I know you teach at the University of Nebraska-Lincoln and that you have the luxury of mostly working with students one-on-one, but I don’t know very much about you as a workshop leader. Well, we probably ought to examine the term workshop. I really have a lot of difficulty with traditional writers’ workshops. There are lots of things that go wrong. Sometimes little cliques can develop among people there, a couple of people rolling their eyes when someone is reading their work, and that kind of thing. Also, the biggest problem, I think, is when someone brings his or her poem to the workshop and everyone there feels it’s necessary to find something wrong with it. And that’s really not a very positive environment. That’s why I went to this one-on-one tutorial teaching, just to get away from that sort of group-think of the regular workshop.
When you are here in March for the Poetry Conference, you are slated to do a master class workshop. What will that be like? Generally there’s not a whole lot of time in these situations and I really prefer to mainly engage the people there in a conversation, tell a little bit about myself and my own work habits, and ask them what kind of obstacles they see to their own writing and how can we address those. That’s not to say we wouldn’t actually look at some poems. But generally I’ve had the feeling that in a conversation, sometimes you can get much more information imparted than you can by hovering over one person’s poem. You are coming to talk about finding poetry in the everyday. Yes. My idea of subject matter is that we can find plenty to write about in the most ordinary of lives if we just simply stop and pay attention. There’s a very short poem inserted in my prose book, Local Wonders, which I wrote some time ago and it goes, “If you can awaken inside the familiar and discover it new, you need never leave home.”
What’s the advantage of not having to leave home? There are plenty of advantages to going places and looking at things and so on, but I am saying it isn’t necessary to be a good writer. You don’t need to go to Paris, you don’t need to go to New York. I mean, you could if you wanted to, obviously, and that might be great fun, but there’s plenty to write about all around you.
Do you have a particular poem you’ve written that illustrates that? Oh, there are lots of ’em. There’s a poem in one of my earlier books that I think is such an example and it’s called “The Leaky Faucet,” which is basically about the sound that a faucet makes, dripping at night. I’ve written about the sound furnaces make when they come on, the sound refrigerators make when they come on. I write about things I see in the natural world right around me. I think my favorite poem in Delights and Shadows is called “Screech Owl.” It’s about a little owl I saw one morning walking up to the road while getting the newspaper. It’s that sort of thing. I’m looking at things around me to honor, in a way, or perhaps celebrate would be a better word.

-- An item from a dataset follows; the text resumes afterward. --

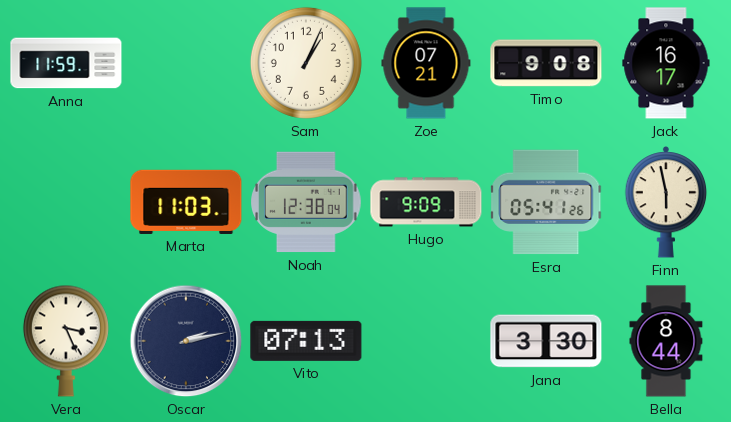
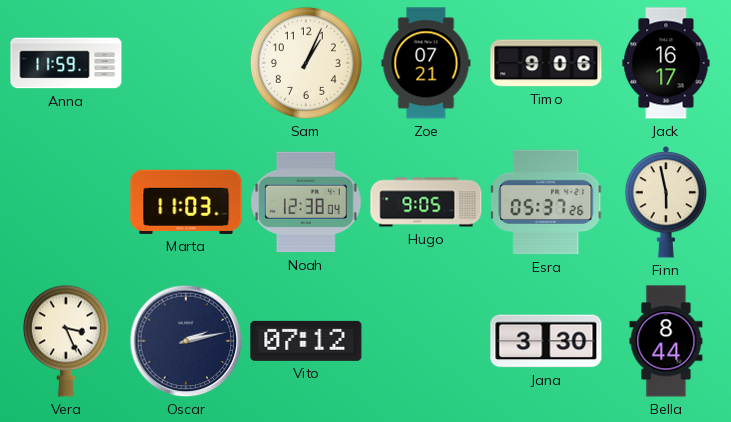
Timo: 9:08 -> 9:06
Hugo: 9:09 -> 9:05
Esra: 05:41 -> 05:37
Vito: 07:13 -> 07:12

We’re looking forward to having you come for the conference. Thank you. I’m looking forward to coming out. It will be a nice time of year for me to be out there. We’ll be at the point here where spring has not yet arrived and it’s cold and wet and muddy. It will be a nice break. Everywhere I go, I always meet people who I really like and it can be great fun doing this sort of thing.
There’s an irony in your leaving home to come tell us we don’t need to leave home. (Laughs.) That’s true.